Thought for the day: Saving capitalism from neoclassical economists

from Merijn Knibbe

I just read some newspaper articles on the foreclosure disaster in the USA. The problem seems to be larger than we expected:

– left wing Karl Marx
– as well as right wing Friedrich Hayek

would both say exactly the same thing about this crisis: “Capitalism needs rules to function”.  Hayek would call this ‘the rule of law’; Marx would call this ‘bourgeouis property rights’. Neither of them would understand how any capitalist government, inspired by neo classical economics, could sell out to badly run banks. Please read James Galbraith (on this blog) on this. Some people credit Keynes with ‘saving capitalism from itself’.  At this moment, capitalism seems to be in need of somebody who saves it from neo classical economists who ‘assume’ that markets always work well.

  1. October 19, 2010 at 2:21 pm

    Society needs rules to function, irrespective of the nature of the prevailing economic system. The idea is to make those rules work for as many people as possible. Without them the big brutes swallow up the smaller brutes and ultimately each other, leaving a compost heap behind, from which the process starts all over again.

  2. Peter Radford
    October 19, 2010 at 3:52 pm

    Capitalism doesn’t need rules. Society at large needs rules to restrict the damage that capitalists can do, and to prevent the concentration of wealth and power that erodes civil liberty. Both Marx and Hayek were wrong. They advocated utopian visions that attract the faithful but are inoperable in an inherently uncertain and cognitively constrained world. Our current problem is that neoclassical economics is heir to Hayek. Its founders took him seriously rather than metaphorically. They created an economics to provide an intellectual basis to justify capitalism. They did not study real markets and real economies, they studied idealized versions that justify their political preconceptions. Like all utopias they have great allure, and all fail the test when implemented.

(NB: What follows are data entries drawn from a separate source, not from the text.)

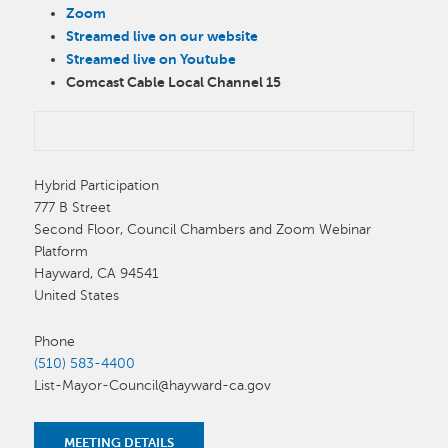
Zoom
Streamed live on our website
Streamed live on Youtube
Comcast Cable Local Channel 15
Hybrid Participation
777 B Street
Second Floor, Council Chambers and Zoom Webinar
Platform
Hayward
,
CA
94541
United States
Phone
(510) 583-4400
List-Mayor-Council@hayward-ca.gov
MEETING DETAILS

    The moral here is not to fall in love with visions, either of the left or of the right.

    Oxygen is one of the most corrosive elements in the universe. Yet we need it. So we mitigate and manage the damage it can do in order to extract the value it offers. So too with capitalism. It needs constant restriction and oversight. Capitalists cannot be trusted to deliver social welfare,- that’s for the rest of us to ensure – but we need them to get on with making money so we can benefit from their invention and ingenuity.

    None of this is new: didn’t Adam Smith warn us about the ill effects of meetings between business men? Apparently neoclassical economists don’t read “the Wealth of Nations”. Perhaps they should.

  3. John McDonald
    October 20, 2010 at 7:32 pm

    I think both Marx and Hayek have economic theories based on humans being angels. Neither one takes sin seriously. You do not have to be a fundamentalist (Christian or otherwise) to see the moral/ethical/religious flaws in both their thinking. The subjectivism of Hayek is mind blowing to me. At times I wonder if he thought anything was objective.

  4. October 21, 2010 at 2:28 am

    In retrospect, it was socialism that probably saved capitalism from itself, because it forced bosses to make concessions, which in the end created the vaunted middle class to consume all the products capitalism spews out.

    That there is no significant left or union movement in the United States means that the bosses really have no motivation to reform, which means the economy is headed for more frequent and greater crises as AD atrophies.